Originally Published @ Scuba Scoop 26 April 2011
The teeth and mouth are impacted when underwater on a scuba dive. These problems need to be addressed for enjoyable and safe scuba diving.
For scuba divers, problems can occur with dentures, fillings in teeth, and holding the regulator in the mouth for long periods of time.
Dentures And Scuba Diving
Wearing dentures is a dental problem for scuba divers. The denture may get dislodged if the regulator or snorkel is bumped during a scuba dive.
The action of holding the regulator in the mouth can force the denture against the mouthpiece, possibly dislodging the denture. This can be made worse if the movement of the head while scuba diving forces against the denture.
Should the scuba diver with a denture need to vomit, either underwater or on the dive boat from seasickness, problems can occur if the denture is forced out of place.
A dislodged denture can be the starting event for a dangerous situation to unfold, as the regulator mouthpiece and an unsecured denture all fight for space in the mouth. Not a good situation when 20 or so metres under the surface.
The solution is to remain calm, take a breath, remove the regulator and re-install the denture. Sounds easy, but can be quite problematic as the diver will be stressed.
Problems With Teeth Fillings On A Scuba Dive
Recurrent decay in a previously filled tooth can lead to problems when scuba diving. This could occur if there is decayed material inside a filling cavity with a small entry hole. On descent, the change in pressure could force some of the decay material to block the entry hole which could lead to pain on the ascent.

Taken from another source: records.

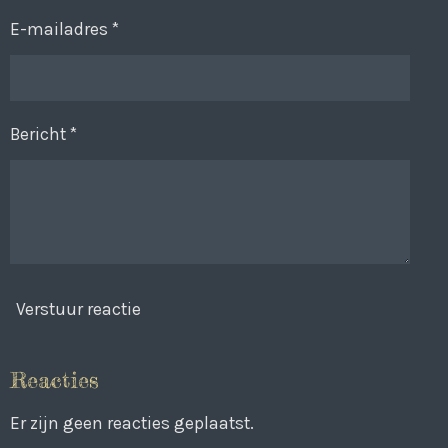
E-mailadres *
Bericht *
Verstuur reactie
Reacties
Er zijn geen reacties geplaatst.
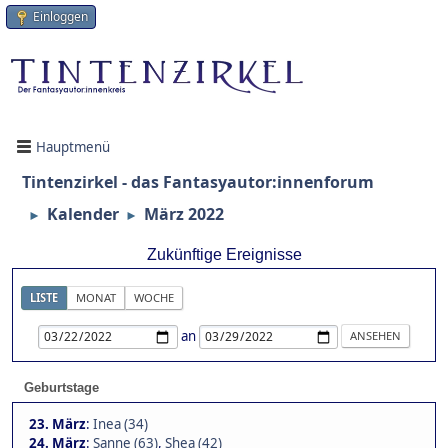
Einloggen
Hauptmenü
Tintenzirkel - das Fantasyautor:innenforum
Kalender
März 2022
►
►
Zukünftige Ereignisse
LISTE
MONAT
WOCHE
an
Geburtstage
23. März
:
Inea (34)
24. März
:
Sanne (63)
,
Shea (42)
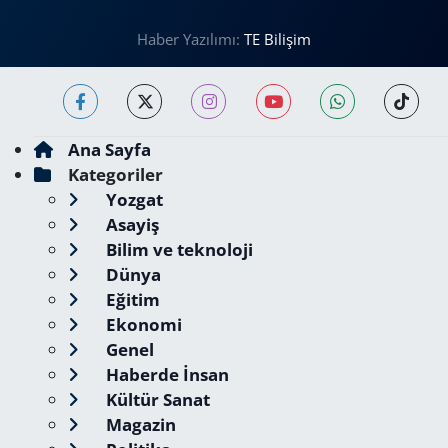
Haber Yazılımı:
TE Bilişim
Ana Sayfa
Kategoriler
Yozgat
Asayiş
Bilim ve teknoloji
Dünya
Eğitim
Ekonomi
Genel
Haberde İnsan
Kültür Sanat
Magazin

Problems With Decayed Teeth While Scuba Diving
Potential problems can occur for scuba divers when diving with teeth that are decayed. The decay inside a tooth is a weak spot and the resultant change in pressure on descent and ascent could cause the tooth to break. The solution for this problem is for scuba divers to have regular dental check-ups and have teeth filled when needed.

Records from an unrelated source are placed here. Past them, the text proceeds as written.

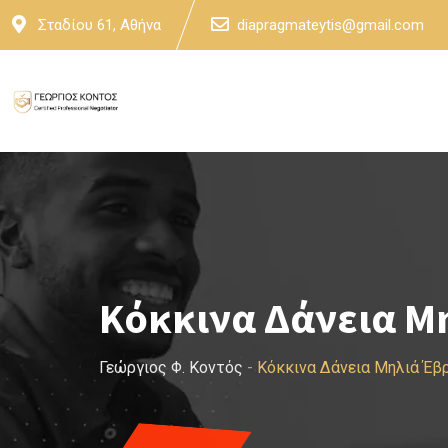
Skip
Σταδίου 61, Αθήνα
diapragmateytis@gmail.com
to
content
Κόκκινα Δάνεια Μ
Γεώργιος Φ. Κοντός
-
Κόκκινα Δάνεια Μηλιά Έβ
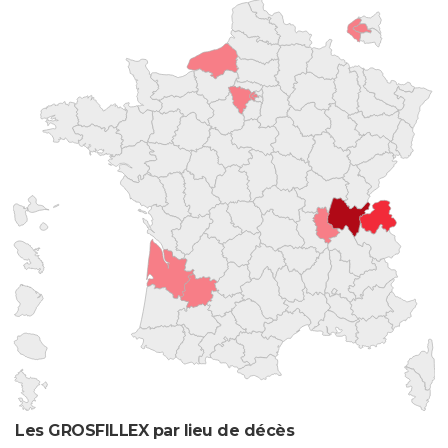
Les GROSFILLEX par lieu de décès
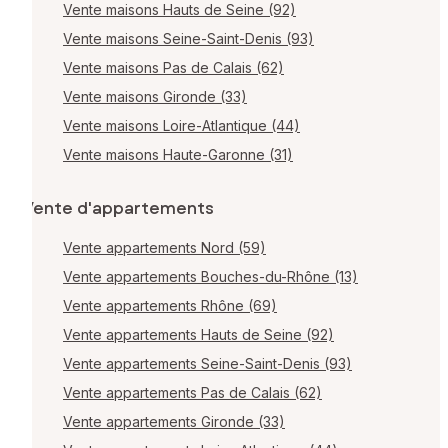
Vente maisons Hauts de Seine (92)
Vente maisons Seine-Saint-Denis (93)
Vente maisons Pas de Calais (62)
Vente maisons Gironde (33)
Vente maisons Loire-Atlantique (44)
Vente maisons Haute-Garonne (31)
Vente d'appartements
Vente appartements Nord (59)
Vente appartements Bouches-du-Rhône (13)
Vente appartements Rhône (69)
Vente appartements Hauts de Seine (92)
Vente appartements Seine-Saint-Denis (93)
Vente appartements Pas de Calais (62)
Vente appartements Gironde (33)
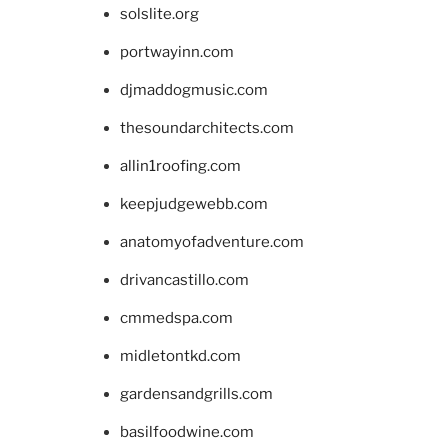
solslite.org
portwayinn.com
djmaddogmusic.com
thesoundarchitects.com
allin1roofing.com
keepjudgewebb.com
anatomyofadventure.com
drivancastillo.com
cmmedspa.com
midletontkd.com
gardensandgrills.com
basilfoodwine.com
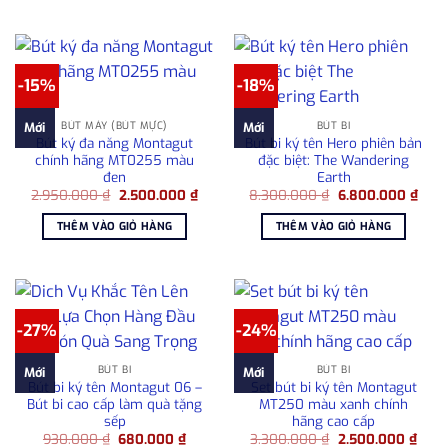
715.000 ₫.
-15%
-18%
BÚT MÁY (BÚT MỰC)
BÚT BI
Mới
Mới
Bút ký đa năng Montagut
Bút bi ký tên Hero phiên bản
chính hãng MT0255 màu
đặc biệt: The Wandering
đen
Earth
Giá
Giá
Giá
Giá
2.950.000
₫
2.500.000
₫
8.300.000
₫
6.800.000
₫
gốc
hiện
gốc
hiện
là:
tại
là:
tại
THÊM VÀO GIỎ HÀNG
THÊM VÀO GIỎ HÀNG
2.950.000 ₫.
là:
8.300.000 ₫.
là:
2.500.000 ₫.
6.80
-27%
-24%
BÚT BI
BÚT BI
Mới
Mới
Bút bi ký tên Montagut 06 –
Set bút bi ký tên Montagut
Bút bi cao cấp làm quà tặng
MT250 màu xanh chính
sếp
hãng cao cấp
Giá
Giá
Giá
Giá
930.000
₫
680.000
₫
3.300.000
₫
2.500.000
₫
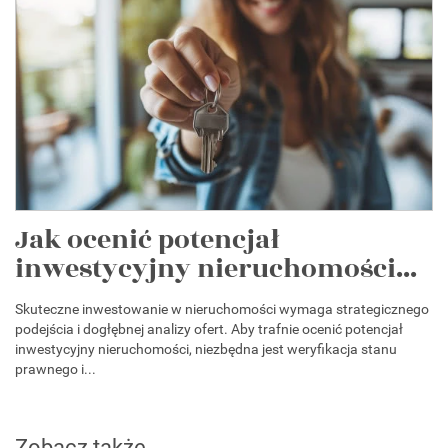
Jak ocenić potencjał
inwestycyjny nieruchomości...
Skuteczne inwestowanie w nieruchomości wymaga strategicznego
podejścia i dogłębnej analizy ofert. Aby trafnie ocenić potencjał
inwestycyjny nieruchomości, niezbędna jest weryfikacja stanu
prawnego i...
Zobacz także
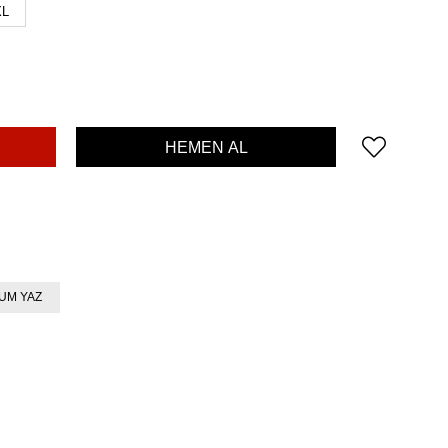
XL
UM YAZ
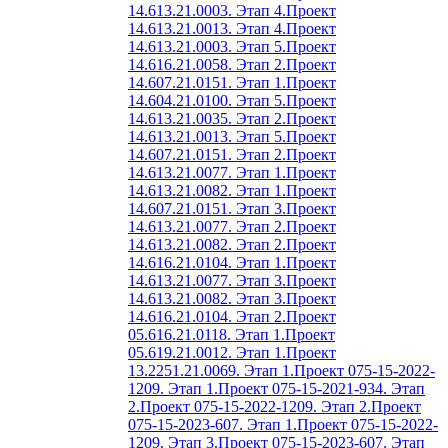
14.613.21.0003. Этап 4.
Проект
14.613.21.0013. Этап 4.
Проект
14.613.21.0003. Этап 5.
Проект
14.616.21.0058. Этап 2.
Проект
14.607.21.0151. Этап 1.
Проект
14.604.21.0100. Этап 5.
Проект
14.613.21.0035. Этап 2.
Проект
14.613.21.0013. Этап 5.
Проект
14.607.21.0151. Этап 2.
Проект
14.613.21.0077. Этап 1.
Проект
14.613.21.0082. Этап 1.
Проект
14.607.21.0151. Этап 3.
Проект
14.613.21.0077. Этап 2.
Проект
14.613.21.0082. Этап 2.
Проект
14.616.21.0104. Этап 1.
Проект
14.613.21.0077. Этап 3.
Проект
14.613.21.0082. Этап 3.
Проект
14.616.21.0104. Этап 2.
Проект
05.616.21.0118. Этап 1.
Проект
05.619.21.0012. Этап 1.
Проект
13.2251.21.0069. Этап 1.
Проект 075-15-2022-
1209. Этап 1.
Проект 075-15-2021-934. Этап
2.
Проект 075-15-2022-1209. Этап 2.
Проект
075-15-2023-607. Этап 1.
Проект 075-15-2022-
1209. Этап 3.
Проект 075-15-2023-607. Этап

The term “Regulator Mouth” is a common problem for scuba divers, usually encountered during an enjoyable dive trip to an exotic location with lots of scuba dives taking place. It is an aching feeling in the jaw hinge (mandibular joint) and associated muscles, and is caused by clamping down on the regulator mouthpiece for long periods of time. The muscles in the jaw are not used to this type of action and tire quickly.
The pain usually disappears a few days after the diving has finished, but can be annoying while on a scuba holiday.

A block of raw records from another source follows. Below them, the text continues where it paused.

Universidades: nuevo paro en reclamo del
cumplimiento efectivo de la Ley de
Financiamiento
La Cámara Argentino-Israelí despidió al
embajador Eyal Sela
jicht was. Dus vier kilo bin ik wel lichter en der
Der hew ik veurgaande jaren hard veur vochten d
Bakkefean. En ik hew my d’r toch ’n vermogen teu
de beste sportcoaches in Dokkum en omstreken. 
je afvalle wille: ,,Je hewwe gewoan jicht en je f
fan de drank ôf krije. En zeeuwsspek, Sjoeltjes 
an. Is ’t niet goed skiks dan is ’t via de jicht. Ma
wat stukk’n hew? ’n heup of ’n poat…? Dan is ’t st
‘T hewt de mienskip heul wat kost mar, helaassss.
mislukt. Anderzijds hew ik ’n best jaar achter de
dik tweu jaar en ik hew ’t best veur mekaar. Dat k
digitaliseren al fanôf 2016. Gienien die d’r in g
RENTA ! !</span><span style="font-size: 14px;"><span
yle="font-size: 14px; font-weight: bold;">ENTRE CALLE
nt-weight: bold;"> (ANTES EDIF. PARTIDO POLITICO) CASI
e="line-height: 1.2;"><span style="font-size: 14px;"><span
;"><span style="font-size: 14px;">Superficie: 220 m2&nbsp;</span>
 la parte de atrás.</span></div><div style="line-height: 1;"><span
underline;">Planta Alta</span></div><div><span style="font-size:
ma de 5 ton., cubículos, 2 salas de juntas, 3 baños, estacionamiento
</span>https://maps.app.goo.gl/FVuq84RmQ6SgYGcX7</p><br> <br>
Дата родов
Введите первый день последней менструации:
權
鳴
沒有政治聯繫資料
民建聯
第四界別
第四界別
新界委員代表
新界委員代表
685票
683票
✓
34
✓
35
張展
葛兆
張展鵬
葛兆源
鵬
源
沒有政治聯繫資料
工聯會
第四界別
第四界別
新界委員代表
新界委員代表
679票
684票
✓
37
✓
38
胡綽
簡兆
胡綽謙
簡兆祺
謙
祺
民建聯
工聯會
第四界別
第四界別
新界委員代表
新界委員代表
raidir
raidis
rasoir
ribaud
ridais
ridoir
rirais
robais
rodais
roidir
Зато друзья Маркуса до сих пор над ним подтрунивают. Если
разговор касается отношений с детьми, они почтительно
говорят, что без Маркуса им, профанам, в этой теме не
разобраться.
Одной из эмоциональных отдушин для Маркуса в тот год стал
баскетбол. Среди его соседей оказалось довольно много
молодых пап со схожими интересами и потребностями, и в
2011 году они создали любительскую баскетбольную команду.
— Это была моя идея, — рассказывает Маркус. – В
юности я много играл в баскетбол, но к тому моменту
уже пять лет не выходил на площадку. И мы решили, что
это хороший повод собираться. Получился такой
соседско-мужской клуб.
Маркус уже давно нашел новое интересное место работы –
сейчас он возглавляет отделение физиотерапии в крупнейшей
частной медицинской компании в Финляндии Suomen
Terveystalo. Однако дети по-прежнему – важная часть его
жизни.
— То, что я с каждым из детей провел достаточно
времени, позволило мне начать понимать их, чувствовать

This malady usually strikes a diver who doesn’t dive regularly and suddenly does a number of dives in quick succession.
The best way to address this problem is to relax the jaw when underwater and don’t clamp down too hard on the regulator mouthpiece.
The other solution is to do more scuba diving! This gets the jaw used to chomping down on a regulator mouthpiece for a few hours a day. If only all problems were this easy.
Other Dental Problems For Scuba Divers
Another mouth problem for scuba divers is abrasions from a poor fitting regulator mouthpiece. The solution is to use a mouthpiece of a softer material. Or trim off any sharp or annoying bits of the mouthpiece to prevent them chafing.
Pressure change, on both descent and ascent has a major impact on the teeth. Careful management of the problem is required to prevent dental problems for scuba divers.